I'm not a native but that's how I would have interpreted it , too. 🙂


----------



## theartichoke

Starless74 said:


> I believe it refers to the child brushing against the two women's knees while playing with the cat.
> Were it not for the specific setting of the scene, I would've guessed it was the child who shuffled on her knees instead (although _le ginocchia_ would've been more accurate in that case). It really may indicate both in general, but here it's the two women's knees IMHO.


Well, I'm glad I at least wasn't missing something _completely _decisive about whose knees they were.  Since 5 other people seem pretty sure that the knees in question belong to the little girl, could someone please clarify for me how one can tell? Is there something in the sentence structure? In the choice of verb? Perhaps _sfiorare_ rather than _strusciare_ if the child was brushing against the women's knees? How would the sentence be likely to read if the author had wanted to say that?

My initial thought was that if referred to the women's knees, perhaps because the women are talking about something a child shouldn't hear, and so they were reminded of her presence (which is why the one telling the story glanced under the table) by the fact that she kept brushing up against them. But the more I thought about it, the more it seemed grammatically ambiguous.


----------



## elroy

theartichoke said:


> could someone please clarify for me how one can tell?

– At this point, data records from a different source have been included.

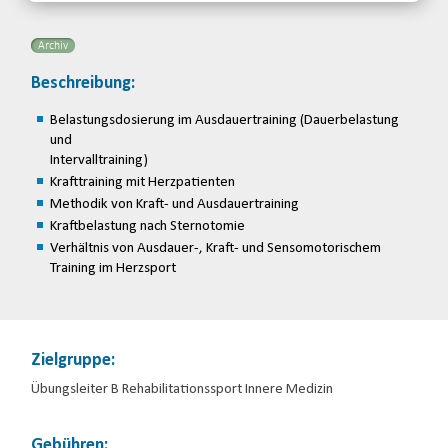
Archiv
Beschreibung:
Belastungsdosierung im Ausdauertraining (Dauerbelastung
und
Intervalltraining)
Krafttraining mit Herzpatienten
Methodik von Kraft- und Ausdauertraining
Kraftbelastung nach Sternotomie
Verhältnis von Ausdauer-, Kraft- und Sensomotorischem
Training im Herzsport
Zielgruppe:
Übungsleiter B Rehabilitationssport Innere Medizin
Gebühren:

For me, it’s the absence of a personal pronoun.  If it were the woman’s knees, I would expect “*le* strusciavo i ginocchi”.

Another example:

Siamo andati Marco e io al bagno.
— Ho lavato le mani. = I washed my hands.
— *Gli* ho lavato le mani. = I washed Marco’s hands.


----------



## Starless74

theartichoke said:


> Well, I'm glad I at least wasn't missing something _completely _decisive about whose knees they were.  Since 5 other people seem pretty sure that the knees in question belong to the little girl, could someone please clarify for me how one can tell? Is there something in the sentence structure? In the choice of verb? Perhaps _sfiorare_ rather than _strusciare_ if the child was brushing against the women's knees? How would the sentence be likely to read if the author had wanted to say that?

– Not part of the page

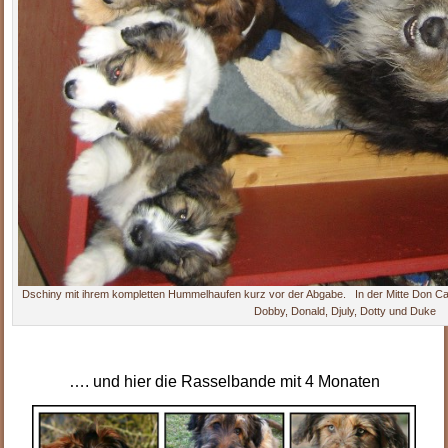
Dschiny mit ihrem kompletten Hummelhaufen kurz vor der Abgabe. In der Mitte Don Camil
Dobby, Donald, Djuly, Dotty und Duke
.
…. und hier die Rasselbande mit 4 Monaten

I'm sorry, but from my part it's just a matter of guessing. I agree it's ambiguous.  🤷‍♂️ 
If the majority has disagreed with my view, then go for theirs.


----------



## theartichoke

Starless74 said:


> I'm sorry, but from my part it's just a matter of guessing. I agree it's ambiguous.  🤷‍♂️
> If the majority has disagreed with my view, then go for theirs.


Yeah, I was going to do that. I was just happy I hadn't missed something glaringly obvious. (E.g., if it _had _said "le strusciavo i ginocchi" and I'd missed the "le.") Ultimately, it's not terribly important whose knees they were, as the story is about something else altogether.


----------



## Mary49

theartichoke said:


> Well, I'm glad I at least wasn't missing something _completely _decisive about whose knees they were.  Since 5 other people seem pretty sure that the knees in question belong to the little girl, could someone please clarify for me how one can tell?


The text doesn't say that the women are sitting at the table. It says "...tutte e due covavano la stufa a legna...", the little girl was playing with the cat under the table. They are not the women's knees.


----------



## theartichoke

Mary49 said:


> The text doesn't say that the women are sitting at the table. It says "...tutte e due covavano la stufa a legna...", the little girl was playing with the cat under the table.


True. I guess I assumed the table was pulled up close to the woodstove, seeing that they're also drinking mulled wine and eating boiled chestnuts. Presumably they could use a table to put their glasses and the _tazzone _of chestnuts on, especially since they're knitting. But you're right that the text doesn't explicitly say they're at the table, so that's more evidence that the knees are the child's. I've already changed it to that.


----------



## ohbice

theartichoke said:


> Hi everyone,
> 
> ... _sbirciava sotto la tavola dove io strusciavo i ginocchi e giocavo con il gatto_.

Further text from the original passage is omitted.